_Problem to solve_. Among the entries that follow, some lines contain the word "Prezzo". Show all of them.

:: Data for the task

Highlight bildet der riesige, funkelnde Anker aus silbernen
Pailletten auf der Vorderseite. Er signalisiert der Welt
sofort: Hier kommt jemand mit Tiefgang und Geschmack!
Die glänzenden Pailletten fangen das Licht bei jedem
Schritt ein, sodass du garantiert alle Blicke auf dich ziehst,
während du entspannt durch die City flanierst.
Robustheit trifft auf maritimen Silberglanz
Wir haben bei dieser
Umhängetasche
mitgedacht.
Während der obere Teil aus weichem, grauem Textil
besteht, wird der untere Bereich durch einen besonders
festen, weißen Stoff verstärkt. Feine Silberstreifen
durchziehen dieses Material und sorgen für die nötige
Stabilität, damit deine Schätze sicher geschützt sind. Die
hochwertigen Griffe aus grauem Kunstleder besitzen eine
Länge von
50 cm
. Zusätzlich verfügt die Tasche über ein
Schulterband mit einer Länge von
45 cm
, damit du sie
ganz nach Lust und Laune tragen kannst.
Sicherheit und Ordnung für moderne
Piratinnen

::::
:: Data for the task

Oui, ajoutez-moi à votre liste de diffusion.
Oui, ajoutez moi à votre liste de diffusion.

::::
:: Data for the task

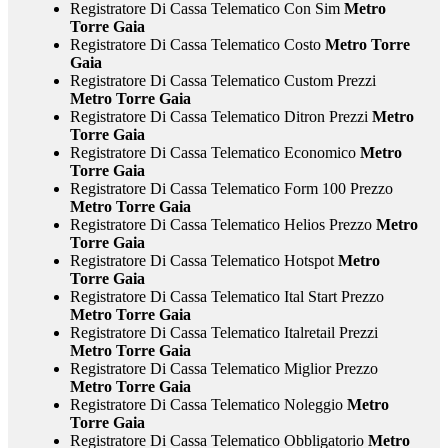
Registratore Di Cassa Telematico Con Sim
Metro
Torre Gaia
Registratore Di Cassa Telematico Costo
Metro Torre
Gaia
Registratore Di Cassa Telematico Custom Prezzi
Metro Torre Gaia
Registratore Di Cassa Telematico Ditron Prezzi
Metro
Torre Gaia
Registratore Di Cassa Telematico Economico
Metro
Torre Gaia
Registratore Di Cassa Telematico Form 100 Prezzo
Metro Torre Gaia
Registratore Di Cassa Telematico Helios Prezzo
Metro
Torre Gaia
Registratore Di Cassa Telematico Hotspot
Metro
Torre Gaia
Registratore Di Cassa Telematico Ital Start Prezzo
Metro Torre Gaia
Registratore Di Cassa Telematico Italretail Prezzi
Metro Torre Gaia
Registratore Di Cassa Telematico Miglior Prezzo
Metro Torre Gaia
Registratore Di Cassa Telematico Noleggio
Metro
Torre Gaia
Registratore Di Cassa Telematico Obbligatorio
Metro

::::

_Answer to the exercise_.
Registratore Di Cassa Telematico Form 100 Prezzo
Registratore Di Cassa Telematico Helios Prezzo
Registratore Di Cassa Telematico Ital Start Prezzo
Registratore Di Cassa Telematico Miglior Prezzo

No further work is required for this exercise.